> [PROVIDED DATA]
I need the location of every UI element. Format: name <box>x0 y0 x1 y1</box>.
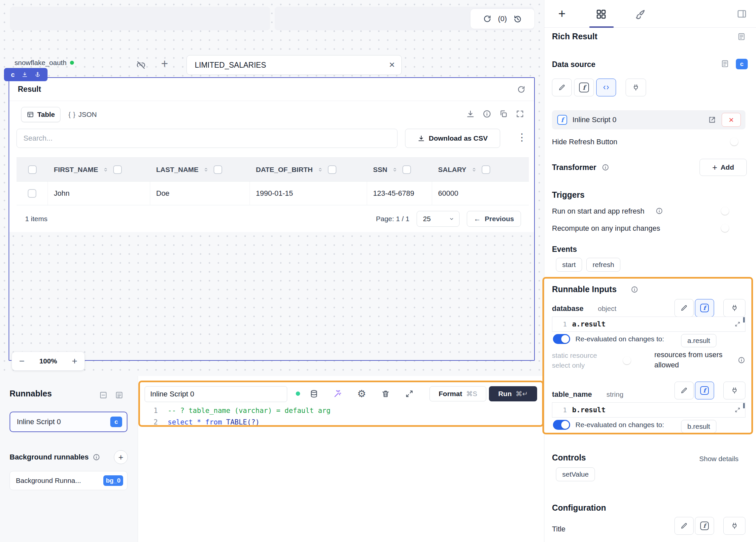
reeval-chip[interactable]: a.result <box>681 334 716 347</box>
table-footer: 1 items Page: 1 / 1 25 ← Previous <box>17 205 529 232</box>
info-icon[interactable] <box>483 110 491 118</box>
tab-json[interactable]: { } JSON <box>65 107 100 122</box>
expression-button[interactable]: f <box>695 299 714 317</box>
document-icon[interactable] <box>721 59 729 68</box>
static-value-button[interactable] <box>674 382 694 399</box>
script-name-input[interactable] <box>145 387 287 402</box>
expand-icon[interactable] <box>735 321 740 327</box>
gear-icon[interactable]: ⚙ <box>357 389 366 399</box>
table-row[interactable]: John Doe 1990-01-15 123-45-6789 60000 <box>17 182 529 205</box>
info-icon[interactable] <box>631 286 638 293</box>
kebab-menu-icon[interactable]: ⋮ <box>517 131 527 143</box>
page-size-select[interactable]: 25 <box>417 211 460 227</box>
event-chip-start[interactable]: start <box>556 258 582 272</box>
database-expression-editor[interactable]: 1 a.result <box>552 317 745 332</box>
clipboard-icon[interactable] <box>499 110 508 118</box>
code-button[interactable] <box>596 79 616 96</box>
add-background-runnable-button[interactable]: + <box>114 450 128 464</box>
table-name-input[interactable] <box>187 55 401 75</box>
move-down-icon[interactable] <box>22 72 28 78</box>
zoom-in-button[interactable]: + <box>72 356 77 366</box>
add-component-tab[interactable]: + <box>558 7 566 20</box>
wand-icon[interactable] <box>333 390 342 398</box>
trash-icon[interactable] <box>381 390 390 398</box>
sort-icon[interactable] <box>203 167 209 173</box>
code-line-1[interactable]: 1 -- ? table_name (varchar) = default ar… <box>145 407 330 415</box>
clear-input-icon[interactable]: × <box>389 59 395 71</box>
list-icon[interactable] <box>115 391 123 399</box>
add-query-button[interactable]: + <box>161 57 168 71</box>
connect-button[interactable] <box>723 382 745 399</box>
add-transformer-button[interactable]: + Add <box>700 159 747 176</box>
runnable-item-inline-script-0[interactable]: Inline Script 0 c <box>10 412 127 432</box>
column-header[interactable]: LAST_NAME <box>156 166 198 174</box>
expression-button[interactable]: f <box>695 517 714 535</box>
sort-icon[interactable] <box>317 167 323 173</box>
column-checkbox[interactable] <box>328 165 336 174</box>
connect-button[interactable] <box>626 79 646 96</box>
static-value-button[interactable] <box>674 299 694 317</box>
search-input[interactable] <box>17 129 397 148</box>
reeval-toggle[interactable] <box>553 420 570 430</box>
row-checkbox[interactable] <box>28 189 36 198</box>
brush-icon[interactable] <box>635 9 646 20</box>
expand-icon[interactable] <box>405 390 414 398</box>
connect-button[interactable] <box>723 299 745 317</box>
rich-result-component[interactable]: Result Table { } JSON <box>9 77 535 361</box>
control-chip-setvalue[interactable]: setValue <box>556 467 595 481</box>
column-header[interactable]: DATE_OF_BIRTH <box>256 166 313 174</box>
column-header[interactable]: SSN <box>373 166 387 174</box>
sort-icon[interactable] <box>392 167 398 173</box>
collapse-icon[interactable] <box>99 391 108 399</box>
static-value-button[interactable] <box>674 517 694 535</box>
zoom-out-button[interactable]: − <box>19 356 24 366</box>
static-value-button[interactable] <box>552 79 572 96</box>
column-checkbox[interactable] <box>402 165 411 174</box>
components-icon[interactable] <box>596 9 607 20</box>
scrollbar-thumb[interactable] <box>743 403 745 408</box>
column-header[interactable]: SALARY <box>438 166 466 174</box>
tab-table[interactable]: Table <box>21 107 60 122</box>
expand-icon[interactable] <box>516 110 524 118</box>
show-details-link[interactable]: Show details <box>699 455 739 463</box>
reeval-toggle[interactable] <box>553 334 570 344</box>
refresh-icon[interactable] <box>483 15 492 23</box>
cell-first-name: John <box>48 182 150 205</box>
connect-button[interactable] <box>723 517 745 535</box>
info-icon[interactable] <box>738 356 745 364</box>
external-link-icon[interactable] <box>708 116 716 124</box>
expand-icon[interactable] <box>735 407 740 413</box>
source-item-row[interactable]: f Inline Script 0 × <box>552 110 745 129</box>
expression-button[interactable]: f <box>574 79 594 96</box>
select-all-checkbox[interactable] <box>28 165 37 174</box>
sort-icon[interactable] <box>103 167 109 173</box>
scrollbar-thumb[interactable] <box>743 317 745 322</box>
expression-button[interactable]: f <box>695 382 714 399</box>
event-chip-refresh[interactable]: refresh <box>586 258 620 272</box>
code-line-2[interactable]: 2 select * from TABLE(?) <box>145 418 259 426</box>
reeval-chip[interactable]: b.result <box>681 420 716 433</box>
anchor-icon[interactable] <box>35 72 41 78</box>
table-name-expression-editor[interactable]: 1 b.result <box>552 402 745 418</box>
link-off-icon[interactable] <box>136 60 146 70</box>
column-header[interactable]: FIRST_NAME <box>54 166 98 174</box>
history-icon[interactable] <box>513 15 522 23</box>
info-icon[interactable] <box>656 207 663 215</box>
info-icon[interactable] <box>602 164 609 171</box>
remove-source-button[interactable]: × <box>722 113 741 127</box>
run-button[interactable]: Run ⌘↵ <box>489 386 537 401</box>
download-icon[interactable] <box>466 110 475 118</box>
background-runnable-item[interactable]: Background Runna... bg_0 <box>10 471 127 490</box>
info-icon[interactable] <box>93 454 100 461</box>
refresh-icon[interactable] <box>517 85 526 94</box>
sort-icon[interactable] <box>471 167 477 173</box>
database-icon[interactable] <box>310 390 318 398</box>
previous-page-button[interactable]: ← Previous <box>467 211 521 227</box>
download-csv-button[interactable]: Download as CSV <box>405 129 500 148</box>
format-button[interactable]: Format ⌘S <box>430 386 486 401</box>
column-checkbox[interactable] <box>113 165 122 174</box>
column-checkbox[interactable] <box>214 165 222 174</box>
document-icon[interactable] <box>737 32 746 41</box>
column-checkbox[interactable] <box>482 165 490 174</box>
sidebar-toggle-icon[interactable] <box>737 9 747 19</box>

> [WHAT TO DO]
The listing above is to be written out again exactly, with its pictures omitted.

> [SOLUTION FOR THIS PROBLEM]
I need the location of every UI element. Format: name <box>x0 y0 x1 y1</box>.
reeval-chip[interactable]: a.result <box>681 334 716 347</box>
table-footer: 1 items Page: 1 / 1 25 ← Previous <box>17 205 529 232</box>
info-icon[interactable] <box>483 110 491 118</box>
tab-json[interactable]: { } JSON <box>65 107 100 122</box>
expression-button[interactable]: f <box>695 299 714 317</box>
document-icon[interactable] <box>721 59 729 68</box>
static-value-button[interactable] <box>674 382 694 399</box>
script-name-input[interactable] <box>145 387 287 402</box>
expand-icon[interactable] <box>735 321 740 327</box>
gear-icon[interactable]: ⚙ <box>357 389 366 399</box>
table-row[interactable]: John Doe 1990-01-15 123-45-6789 60000 <box>17 182 529 205</box>
info-icon[interactable] <box>631 286 638 293</box>
kebab-menu-icon[interactable]: ⋮ <box>517 131 527 143</box>
page-size-select[interactable]: 25 <box>417 211 460 227</box>
event-chip-start[interactable]: start <box>556 258 582 272</box>
database-expression-editor[interactable]: 1 a.result <box>552 317 745 332</box>
clipboard-icon[interactable] <box>499 110 508 118</box>
code-button[interactable] <box>596 79 616 96</box>
add-background-runnable-button[interactable]: + <box>114 450 128 464</box>
table-name-input[interactable] <box>187 55 401 75</box>
move-down-icon[interactable] <box>22 72 28 78</box>
zoom-in-button[interactable]: + <box>72 356 77 366</box>
add-component-tab[interactable]: + <box>558 7 566 20</box>
wand-icon[interactable] <box>333 390 342 398</box>
trash-icon[interactable] <box>381 390 390 398</box>
sort-icon[interactable] <box>203 167 209 173</box>
code-line-1[interactable]: 1 -- ? table_name (varchar) = default ar… <box>145 407 330 415</box>
clear-input-icon[interactable]: × <box>389 59 395 71</box>
list-icon[interactable] <box>115 391 123 399</box>
add-query-button[interactable]: + <box>161 57 168 71</box>
connect-button[interactable] <box>723 382 745 399</box>
add-transformer-button[interactable]: + Add <box>700 159 747 176</box>
runnable-item-inline-script-0[interactable]: Inline Script 0 c <box>10 412 127 432</box>
column-header[interactable]: LAST_NAME <box>156 166 198 174</box>
expression-button[interactable]: f <box>695 517 714 535</box>
sort-icon[interactable] <box>317 167 323 173</box>
column-checkbox[interactable] <box>328 165 336 174</box>
connect-button[interactable] <box>626 79 646 96</box>
static-value-button[interactable] <box>674 299 694 317</box>
search-input[interactable] <box>17 129 397 148</box>
reeval-toggle[interactable] <box>553 420 570 430</box>
row-checkbox[interactable] <box>28 189 36 198</box>
brush-icon[interactable] <box>635 9 646 20</box>
expand-icon[interactable] <box>405 390 414 398</box>
connect-button[interactable] <box>723 299 745 317</box>
rich-result-component[interactable]: Result Table { } JSON <box>9 77 535 361</box>
control-chip-setvalue[interactable]: setValue <box>556 467 595 481</box>
column-header[interactable]: DATE_OF_BIRTH <box>256 166 313 174</box>
column-header[interactable]: SSN <box>373 166 387 174</box>
sort-icon[interactable] <box>392 167 398 173</box>
collapse-icon[interactable] <box>99 391 108 399</box>
static-value-button[interactable] <box>674 517 694 535</box>
zoom-out-button[interactable]: − <box>19 356 24 366</box>
static-value-button[interactable] <box>552 79 572 96</box>
column-checkbox[interactable] <box>402 165 411 174</box>
components-icon[interactable] <box>596 9 607 20</box>
scrollbar-thumb[interactable] <box>743 403 745 408</box>
column-header[interactable]: SALARY <box>438 166 466 174</box>
tab-table[interactable]: Table <box>21 107 60 122</box>
expand-icon[interactable] <box>516 110 524 118</box>
show-details-link[interactable]: Show details <box>699 455 739 463</box>
reeval-toggle[interactable] <box>553 334 570 344</box>
refresh-icon[interactable] <box>483 15 492 23</box>
cell-first-name: John <box>48 182 150 205</box>
connect-button[interactable] <box>723 517 745 535</box>
info-icon[interactable] <box>738 356 745 364</box>
external-link-icon[interactable] <box>708 116 716 124</box>
expand-icon[interactable] <box>735 407 740 413</box>
source-item-row[interactable]: f Inline Script 0 × <box>552 110 745 129</box>
expression-button[interactable]: f <box>574 79 594 96</box>
select-all-checkbox[interactable] <box>28 165 37 174</box>
sort-icon[interactable] <box>103 167 109 173</box>
scrollbar-thumb[interactable] <box>743 317 745 322</box>
expression-button[interactable]: f <box>695 382 714 399</box>
event-chip-refresh[interactable]: refresh <box>586 258 620 272</box>
code-line-2[interactable]: 2 select * from TABLE(?) <box>145 418 259 426</box>
reeval-chip[interactable]: b.result <box>681 420 716 433</box>
anchor-icon[interactable] <box>35 72 41 78</box>
table-name-expression-editor[interactable]: 1 b.result <box>552 402 745 418</box>
link-off-icon[interactable] <box>136 60 146 70</box>
column-header[interactable]: FIRST_NAME <box>54 166 98 174</box>
history-icon[interactable] <box>513 15 522 23</box>
info-icon[interactable] <box>656 207 663 215</box>
info-icon[interactable] <box>602 164 609 171</box>
remove-source-button[interactable]: × <box>722 113 741 127</box>
run-button[interactable]: Run ⌘↵ <box>489 386 537 401</box>
download-icon[interactable] <box>466 110 475 118</box>
background-runnable-item[interactable]: Background Runna... bg_0 <box>10 471 127 490</box>
info-icon[interactable] <box>93 454 100 461</box>
refresh-icon[interactable] <box>517 85 526 94</box>
sort-icon[interactable] <box>471 167 477 173</box>
database-icon[interactable] <box>310 390 318 398</box>
previous-page-button[interactable]: ← Previous <box>467 211 521 227</box>
download-csv-button[interactable]: Download as CSV <box>405 129 500 148</box>
format-button[interactable]: Format ⌘S <box>430 386 486 401</box>
column-checkbox[interactable] <box>113 165 122 174</box>
column-checkbox[interactable] <box>214 165 222 174</box>
document-icon[interactable] <box>737 32 746 41</box>
column-checkbox[interactable] <box>482 165 490 174</box>
sidebar-toggle-icon[interactable] <box>737 9 747 19</box>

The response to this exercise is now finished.